October, 2004: It seems so long ago, and yet just like yesterday. The story of our President-elect is inspiring beyond all reason!
New York Times October 27, 2004: "Where to Catch a Rising Political Star? Try Illinois"
...Here is the puzzling part: Mr. Obama is a mere state senator from the South Side of Chicago, and many people, even here in Illinois, would not have recognized him a year ago. At the moment, too, he is a candidate in a contested race for the United States Senate, someone unlikely to be brimming with spare time to wander other states, hand out money or dabble in other campaigns....
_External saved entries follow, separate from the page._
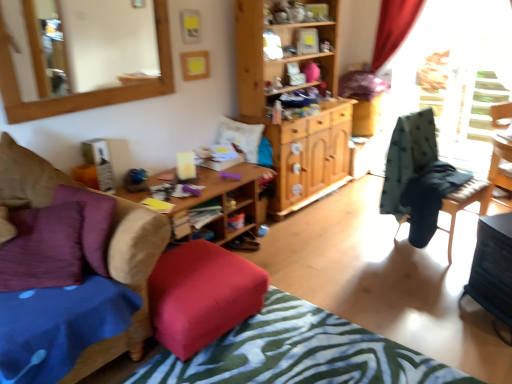 Question: From the image's perspective, would you say wooden desk at center is positioned over wooden chair at right, the second chair when ordered from front to back?

Choices:
 (A) no
 (B) yes

Answer: (A)

Question: Can you confirm if wooden desk at center is smaller than wooden chair at right, the second chair when ordered from front to back?

Choices:
 (A) no
 (B) yes

Answer: (A)

Question: Is wooden desk at center to the right of wooden chair at right, placed as the 1th chair when sorted from right to left, from the viewer's perspective?

Choices:
 (A) yes
 (B) no

Answer: (B)

Question: Is wooden desk at center positioned with its back to wooden chair at right, the first chair from the back?

Choices:
 (A) yes
 (B) no

Answer: (B)

Question: Can you confirm if wooden desk at center is bigger than wooden chair at right, the first chair from the back?

Choices:
 (A) no
 (B) yes

Answer: (B)

Question: From the image's perspective, is wooden desk at center under wooden chair at right, placed as the 1th chair when sorted from right to left?

Choices:
 (A) yes
 (B) no

Answer: (A)

Question: Is wooden-framed mirror at upper left bigger than textured green and white bedspread at lower center?

Choices:
 (A) no
 (B) yes

Answer: (A)

Question: Is wooden-framed mirror at upper left not near textured green and white bedspread at lower center?

Choices:
 (A) yes
 (B) no

Answer: (A)

Question: Is wooden-framed mirror at upper left positioned in front of textured green and white bedspread at lower center?

Choices:
 (A) yes
 (B) no

Answer: (B)

Question: From the image's perspective, is wooden-framed mirror at upper left on textured green and white bedspread at lower center?

Choices:
 (A) no
 (B) yes

Answer: (B)

Question: Is the depth of wooden-framed mirror at upper left greater than that of textured green and white bedspread at lower center?

Choices:
 (A) no
 (B) yes

Answer: (B)

Question: Considering the relative sizes of wooden-framed mirror at upper left and textured green and white bedspread at lower center in the image provided, is wooden-framed mirror at upper left smaller than textured green and white bedspread at lower center?

Choices:
 (A) no
 (B) yes

Answer: (B)

Question: From a real-world perspective, is velvet cushion at lower left, which is the 1th chair from left to right, below white soft pillow at center, the 1th pillow from the right?

Choices:
 (A) no
 (B) yes

Answer: (B) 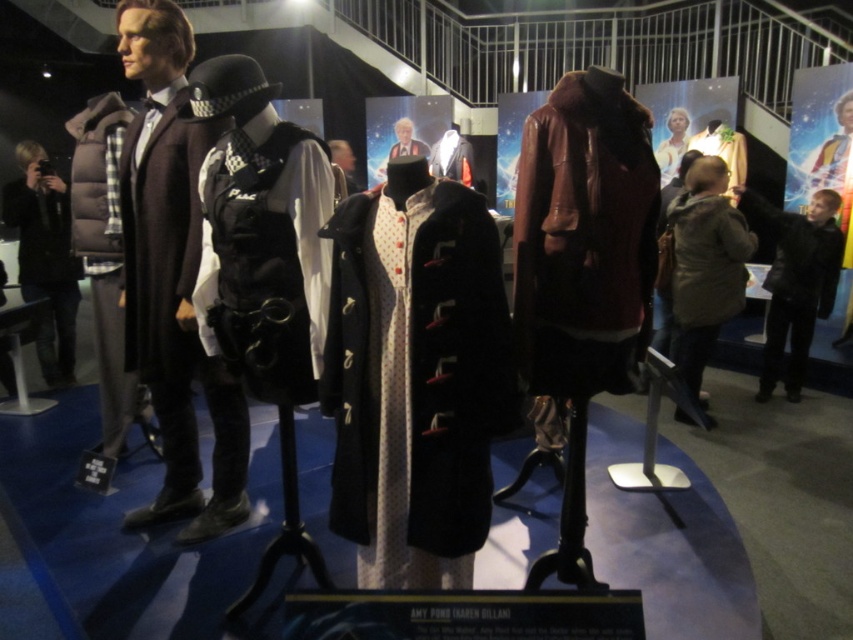 Between matte black puffer vest at left and velvet burgundy coat at center, which one is positioned higher?

velvet burgundy coat at center

Can you confirm if matte black puffer vest at left is shorter than velvet burgundy coat at center?

In fact, matte black puffer vest at left may be taller than velvet burgundy coat at center.

Image resolution: width=853 pixels, height=640 pixels. I want to click on matte black puffer vest at left, so click(103, 253).

Can you confirm if matte black uniform at center is positioned below black matte jacket at right?

Correct, matte black uniform at center is located below black matte jacket at right.

Can you confirm if matte black uniform at center is smaller than black matte jacket at right?

No.

Is point (183, 44) positioned after point (833, 296)?

No, it is in front of (833, 296).

The height and width of the screenshot is (640, 853). In order to click on matte black uniform at center in this screenshot , I will do `click(173, 276)`.

Between brown fuzzy coat at center and matte black puffer jacket at left, which one is positioned higher?

Positioned higher is matte black puffer jacket at left.

Is brown fuzzy coat at center wider than matte black puffer jacket at left?

In fact, brown fuzzy coat at center might be narrower than matte black puffer jacket at left.

Describe the element at coordinates (705, 275) in the screenshot. I see `brown fuzzy coat at center` at that location.

In order to click on brown fuzzy coat at center in this screenshot , I will do `click(705, 275)`.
As he stepped to the stage in Milwaukee, Mr. Obama drew screams of approval and flashes from snapshot cameras. "This young man has set Illinois on fire and set America on fire," Gwendolynne Moore, a state senator from Wisconsin, called out, as she introduced a man the crowd already knew. "He's all of us! He's not black! He's not white!"
As Mr. Obama, the son of a black Kenyan father and a white Kansan mother, left the stage that morning, he was swept off in a sea of people pleading for autographs - on their copies of "Dreams From My Father,'' his best-selling memoir; on the issue of Black Enterprise magazine with him on the cover; on anything at all. One of the many who missed out on a signature called after him, "There's not enough Obama to go around."
Just months ago, Mr. Obama was seen as a relative long shot, even for the Democratic nomination for the Senate seat being vacated by Peter G. Fitzgerald, a Republican. Against a wide field, Mr. Obama won the primary in March, before a summer of peculiar twists unfolded in a plot no political consultant could have dreamed up....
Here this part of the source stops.